JPFO - To Dr. Laura -- Please Don't Be a Fourth Reich Jew - reasons to oppose a National ID. [jpfo]

Nazi Germany operated its socialist economic program using specially-tailored IBM punch cards and data sorting machines. Registering people and assets, allocating food, running the trains and documenting their doomed human cargo, and even managing the slave labor in the concentration camps. Such efficiency!

Imagine what today's national socialists could do with holographic ID cards, thumb prints, retinal scans and detailed computerized files (including all medical data) for every person in the country, not to mention the microsecond cross-references to vehicle, financial, and firearms ownership data.

Glenn Harlan Reynolds at Fox News - National ID Card Won't Improve Security - a thought experiment on the logistics of creating a National ID.

Let's say that this takes fifteen minutes (the two-hour time for the applicants still holds -- they'll spend the extra time filling out forms and waiting in line).

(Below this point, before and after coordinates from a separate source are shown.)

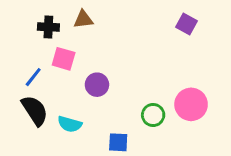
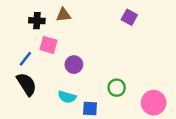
purple square: (186, 24) -> (129, 17), moved
pink circle: (191, 104) -> (154, 103), moved
cyan semicircle: (70, 124) -> (67, 97), moved

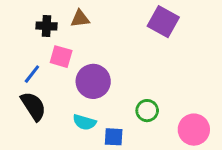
purple square: (129, 17) -> (163, 22), size x1.5
purple circle: (74, 65) -> (93, 81), size x1.5

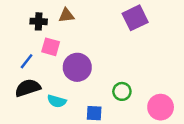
purple square: (163, 22) -> (135, 18), turned 35
black semicircle: (33, 106) -> (28, 88), turned -75
cyan semicircle: (84, 122) -> (57, 101), moved

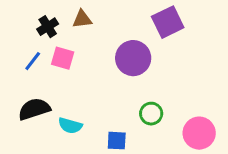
black cross: (39, 21) -> (48, 27), turned -35
blue line: (27, 61) -> (33, 61), moved
purple circle: (77, 67) -> (133, 58), moved

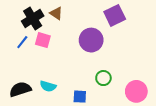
brown triangle: (82, 19) -> (56, 13), turned 40
black cross: (48, 27) -> (33, 18), size x1.5
black semicircle: (34, 109) -> (20, 89), moved

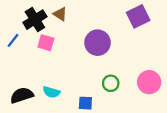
purple square: (115, 15) -> (138, 16), moved
blue line: (22, 42) -> (13, 40), moved
pink circle: (136, 91) -> (149, 82), moved

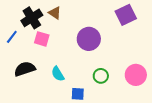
cyan semicircle: (51, 92) -> (58, 74), moved, turned 42
black semicircle: (22, 95) -> (25, 69), moved

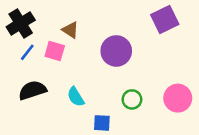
brown triangle: (55, 13) -> (70, 30), moved
black cross: (32, 18) -> (21, 23), moved
blue line: (12, 37) -> (27, 52), moved

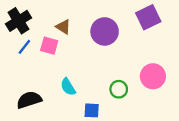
purple circle: (116, 51) -> (105, 31), moved
black semicircle: (32, 90) -> (29, 100), moved
pink circle: (178, 98) -> (153, 76), moved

Working seven hours a day (these are federal employees, remember), each employee could process 28 ID applications per day. That means that a million employees could process 280 million applications in just 280 workdays -- let's be generous and call it a year.

Of course, we don't have a million full-time federal employees to do this (if the federal employees we have now can spare this much of their time, we should be laying them off in carload lots), and we can hardly afford to hire so many just for this job. (A million employees at $30,000/year is $30 billion/year, and that doesn't count benefits, etc., that would likely push the cost above $50 billion, without allowing for the non-trivial expense of interviewing,and doing some kind of security check on, each candidate).
This looked good until I inspected Mr. Reynold's arithmetic. 28 ID applications per day per employee times 1 million employees = 28 million applications per day. That's 10 days for 280 million applications, not a year. This cuts the cost to under $2 billion, still expensive, but it makes his argument not nearly as good. I wrote email informing him of his error.

Bruce Schneier - Crypto-Gram Newsletter, November 15, 2001 - Full Disclosure, Crypto-Gram Reprints, News, Counterpane Internet Security News, GOVNET, Password Safe Vulnerability, Microsoft on Windows XP, Comments from Readers. I just skimmed this. Full Disclosure is worth reading. Senator Judd Gregg will not introduce a bill mandating government crypto backdoors.